Another reason I choose to tack pictures of Frank Sinatra and Audrey Hepburn to my walls might be the home schooling. I have never been to public school, so I never had peers sticking Britney Spears pictures in their lockers -- not to say they all would. I might be different than I am today if I had had 10 years of being pressured by classmates to like what's recent and cool.
It was usually family that helped me find my pop culture loves. Mom introduced me to the joys of McQueen movies and Paul Simon albums -- for which I'll be forever grateful. And it was only a matter of time before the love of Sinatra rubbed off from my jazz-crazy Grandpa.
Now, no one should get the idea I'm constantly locked in a house where you dare not mention Jennifer Lopez. I've got activity and friends, some more typical than others. A 15-year-old named Doug Cook not only listens to Sinatra, Jimi Hendrix and Simon, he listens to them on vinyl records . That gives me hope for the future of teenagers.
I definitely have a weird upbringing, which I'm very happy about. If being a typical teen is being someone who finds anything to do with parents and grandparents not cool, enough said, time for MTV's "Total Request Live." I think it's something I can afford to miss.

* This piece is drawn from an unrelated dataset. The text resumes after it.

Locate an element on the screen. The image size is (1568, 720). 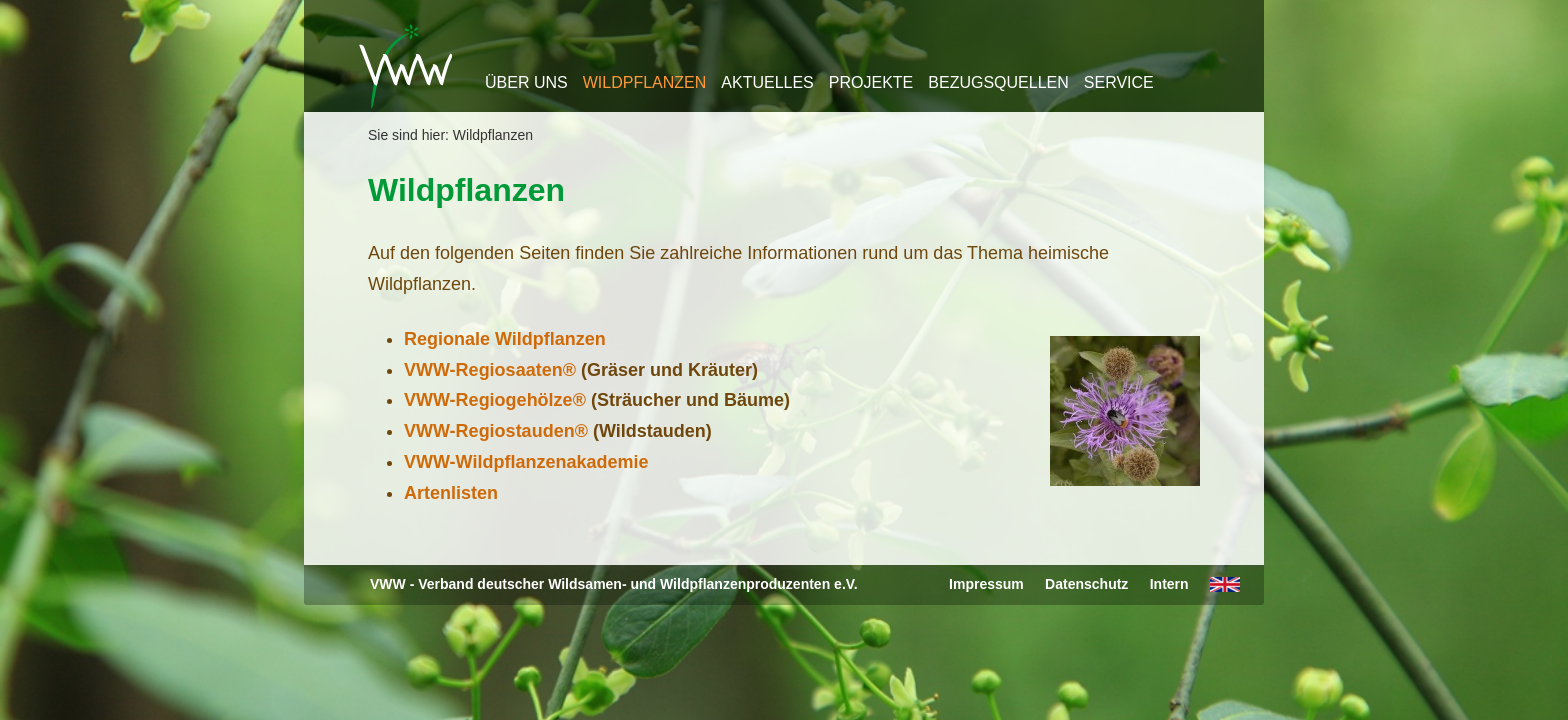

I never wonder about the random teenagers I see in public places. There doesn't seem to be much to wonder about. Old people are different. I'll look at a man with white hair and a cane and wonder what wars he's been in, and what his childhood was like. Someone like that came from times I wish I could visit. They're a piece of walking history from a time I wasn't born too far from, in respect to the age of the universe, but it's still hard to imagine being there.
The way I see it, I'll be a teenager for only four more years. Why should I learn to relate to or even understand the typical one?
I'm old at heart, and proud of it. And before anyone mentions it, yes, I do appreciate the irony that this column is called "Young Voices."